**Problem statement:** What lines below contain the word "electrónico"? Please pull each one out.

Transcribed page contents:

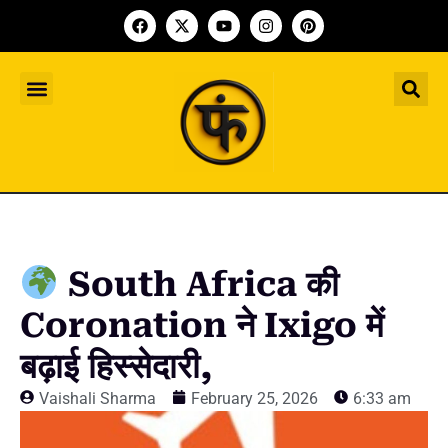
Indian Startup
भारतीय स्टार्टअप
Worldwide Startup
दुनिया भर के स्टार्टअप
Upcoming Funding Events
आगे आने वाले फंडिंग के इवेंट
Founder Article
फाउंडर आर्टिकल
Upcoming IPO’s
स्टार्टअप इंडस्ट्री के आने वाले आईपीओ
South Africa की
Coronation ने Ixigo में
बढ़ाई हिस्सेदारी,
Vaishali Sharma
February 25, 2026
6:33 am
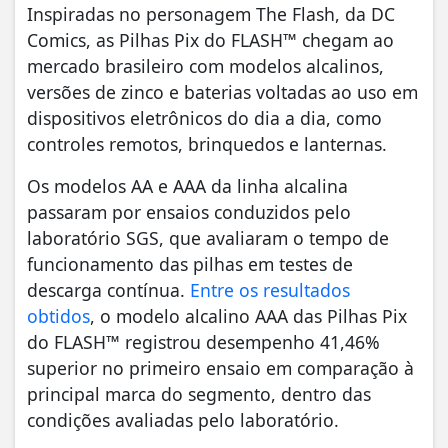
Inspiradas no personagem The Flash, da DC
Comics, as Pilhas Pix do FLASH™ chegam ao
mercado brasileiro com modelos alcalinos,
versões de zinco e baterias voltadas ao uso em
dispositivos eletrônicos do dia a dia, como
controles remotos, brinquedos e lanternas.
Os modelos AA e AAA da linha alcalina
passaram por ensaios conduzidos pelo
laboratório SGS, que avaliaram o tempo de
funcionamento das pilhas em testes de
descarga contínua.
Entre os resultados
obtidos
, o modelo alcalino AAA das Pilhas Pix
do FLASH™ registrou desempenho 41,46%
superior no primeiro ensaio em comparação à
principal marca do segmento, dentro das
condições avaliadas pelo laboratório.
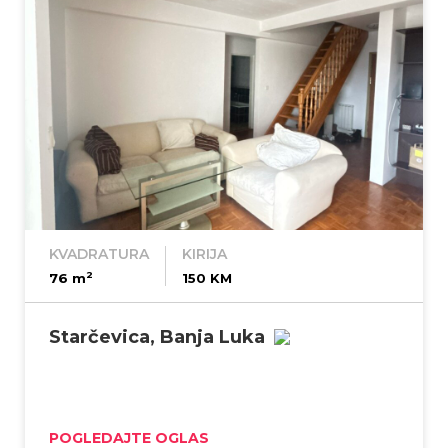
KVADRATURA
KIRIJA
2
76 m
150 KM
Starčevica, Banja Luka
POGLEDAJTE OGLAS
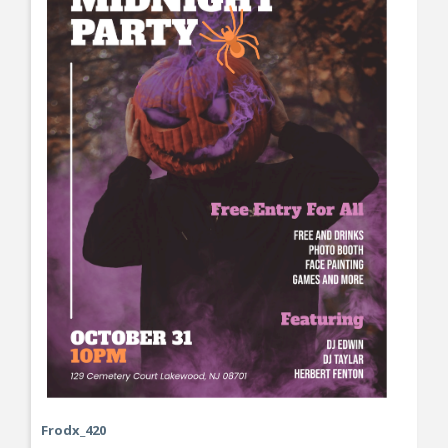
Frodx_420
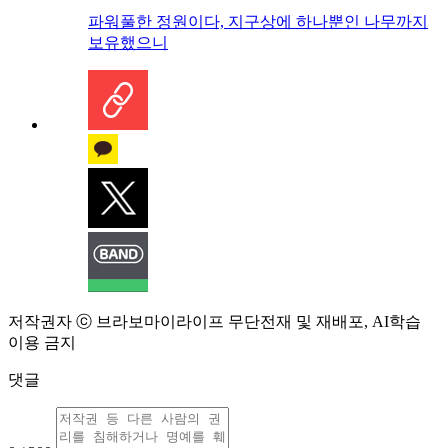
파워풀한 정원이다, 지구상에 하나뿐인 나무까지
보유했으니
저작권자 ⓒ 브라보마이라이프 무단전재 및 재배포, AI학습
이용 금지
댓글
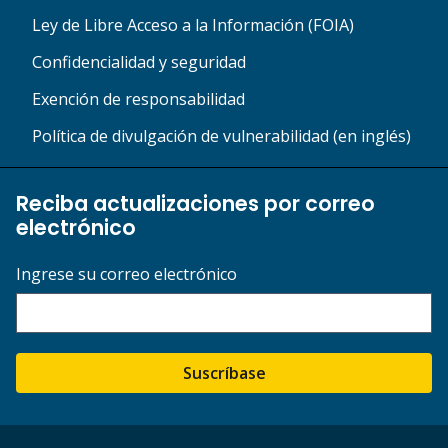
Ley de Libre Acceso a la Información (FOIA)
Confidencialidad y seguridad
Exención de responsabilidad
Política de divulgación de vulnerabilidad (en inglés)
Reciba actualizaciones por correo
electrónico
Ingrese su correo electrónico
Suscríbase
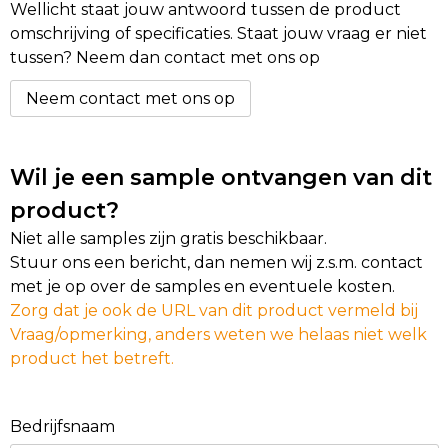
Wellicht staat jouw antwoord tussen de product
omschrijving of specificaties. Staat jouw vraag er niet
Golftassen
tussen? Neem dan contact met ons op
Autotassen
Neem contact met ons op
Goodiebags
Wil je een sample ontvangen van dit
product?
Niet alle samples zijn gratis beschikbaar.
Stuur ons een bericht, dan nemen wij z.s.m. contact
met je op over de samples en eventuele kosten.
Zorg dat je ook de URL van dit product vermeld bij
Vraag/opmerking, anders weten we helaas niet welk
product het betreft.
Bedrijfsnaam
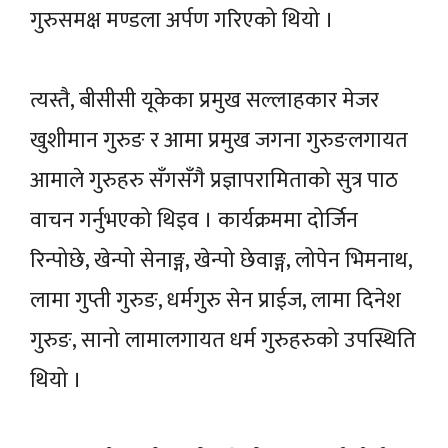
गुरुसमक्ष मण्डला अर्पण गरिएको थियो ।
त्यस्तै, बीसीसी यूकेका प्रमुख सल्लाहकार मेजर
खुशीमान गुरुङ र आमा प्रमुख जगना गुरुङलगायत
आमाले गुरुहरु सँगसँगै प्रज्ञापरामिताको सुत्र पाठ
वाचन गर्नुभएको थिइव । कार्यक्रममा दोर्जिन
रिन्पोछे, खेन्पो सेनाङ्ग, खेन्पो छेवाङ्ग, लोपेन भिमनाथ,
लामा गुप्ती गुरुङ, धर्मगुरु सेन प्राईज, लामा दिनेश
गुरुङ, सानो लामालगायत धर्म गुरुहरुको उपस्थिति
थियो ।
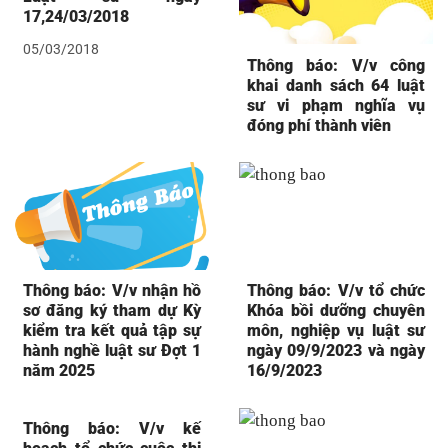
17,24/03/2018
05/03/2018
Thông báo: V/v công
khai danh sách 64 luật
sư vi phạm nghĩa vụ
đóng phí thành viên
Thông báo: V/v nhận hồ
Thông báo: V/v tổ chức
sơ đăng ký tham dự Kỳ
Khóa bồi dưỡng chuyên
kiểm tra kết quả tập sự
môn, nghiệp vụ luật sư
hành nghề luật sư Đợt 1
ngày 09/9/2023 và ngày
năm 2025
16/9/2023
Thông báo: V/v kế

**Reply to the exercise:**
electrónico
Ingrese su correo electrónico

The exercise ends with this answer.